Patterns of stunting and wasting: potential explanatory factors.

In Under-nutrition on April 25, 2012 at 6:38 am

R Martorell and MF Young
Adv Nutr, January 1, 2012; 3(2): 227-33.

Hubert Department of Global Health, Rollins School of Public Health, Emory University, Atlanta, GA

“We investigated the causes of stunting and wasting using nationally representative data on preschool children from India (2005-2006, N = 41,306) and Guatemala (2008-2009, N = 10,317). We estimated stunting and wasting using the 2006 WHO standard and the 1976 WHO/National Center for Health Statistics (NCHS) reference. India and Guatemala had high levels of stunting; wasting was common in India but rare in Guatemala. Use of the WHO standard (based on breast-fed children) increased the prevalence of stunting in both countries but dramatically changed the pattern of wasting by age in India. In Indian children 0-5 mo of age, wasting more than tripled, from 8% to 30%, leading to the highest prevalence of wasting. Using the NCHS reference, the lowest and highest prevalence among Indian children occurred in children 0-5 and 12-23 mo, respectively. Also, we showed that household wealth and the condition of women were related to both stunting and wasting; review of the literature on wasting failed to identify factors that were not also related to stunting (e.g., seasonality, infections, and intrauterine growth retardation). Possible explanations for high levels of wasting in India include the poor status of women, the “thin-fat” infant phenotype, chronic dietary insufficiency, poor dietary quality, marked seasonality, and poor levels of sanitation. Use of the WHO standard calls for urgent attention to improving prenatal and infant nutrition and uncovers an alarming level of wasting in the young infant in India that use of the NCHS growth reference (based on bottle-fed infants) had masked.”

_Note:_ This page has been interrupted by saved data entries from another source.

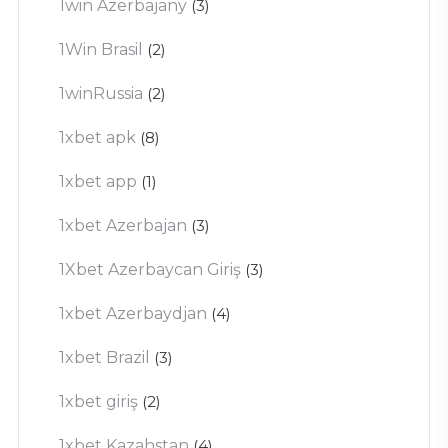
1win Azerbajany
(3)
1Win Brasil
(2)
1winRussia
(2)
1xbet apk
(8)
1xbet app
(1)
1xbet Azerbajan
(3)
1Xbet Azerbaycan Giriş
(3)
1xbet Azerbaydjan
(4)
1xbet Brazil
(3)
1xbet giriş
(2)
1xbet Kazahstan
(4)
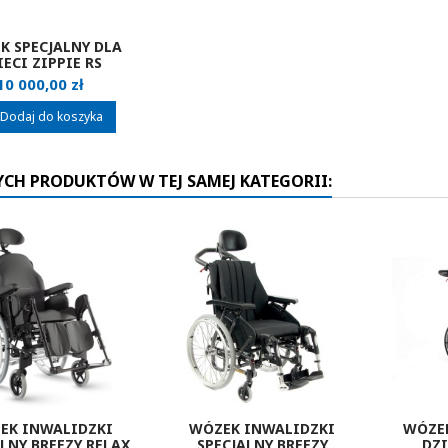
K SPECJALNY DLA
IECI ZIPPIE RS
Cena
10 000,00 zł
Dodaj do koszyka
YCH PRODUKTÓW W TEJ SAMEJ KATEGORII:
EK INWALIDZKI
WÓZEK INWALIDZKI
WÓZEK
LNY BREEZY RELAX
SPECJALNY BREEZY
DZI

http://highwire.stanford.edu/cgi/medline/pmid;22516733

Promoting healthy growth: what are the priorities for research and action?

In Under-nutrition on April 25, 2012 at 6:31 am

E Piwoz, S Sundberg, and J Rooke
Adv Nutr, January 1, 2012; 3(2): 234-41.  

“Healthy growth from conception through the first 2 y of life is the foundation for adequate organ formation and function, a strong immune system, physical health, and neurological and cognitive development. Recent studies identified several low-cost interventions to address undernutrition during this age period and noted the lower returns on investment of intervening after this critical period. Although these interventions should be implemented widely, it is recognized that existing nutrition solutions, even if universally applied, would only avert a minority fraction of the estimated death and disability due to undernutrition. This paper reviews some of the knowledge and learning needed to close this “impact gap.” Five areas are prioritized for future research: 1) study healthy growth from a lifecycle perspective, because maternal, fetal, and newborn outcomes are connected; 2) understand why growth faltering begins so early in breast-fed infants in the developing world; 3) apply new tools and technologies to study long-recognized problems such as the interaction between nutrition and infection; 4) explore new hypotheses for understanding nutrient assimilation and use to discover and develop intervention leads; and 5) understand the role of the environment in healthy growth and the potential synergistic benefits of multi-sectoral interventions. Policymakers are urged to invest in nutrition-specific and -sensitive interventions to promote healthy growth from conception through the first 2 y of life because of their immediate and long-term health and development benefits.”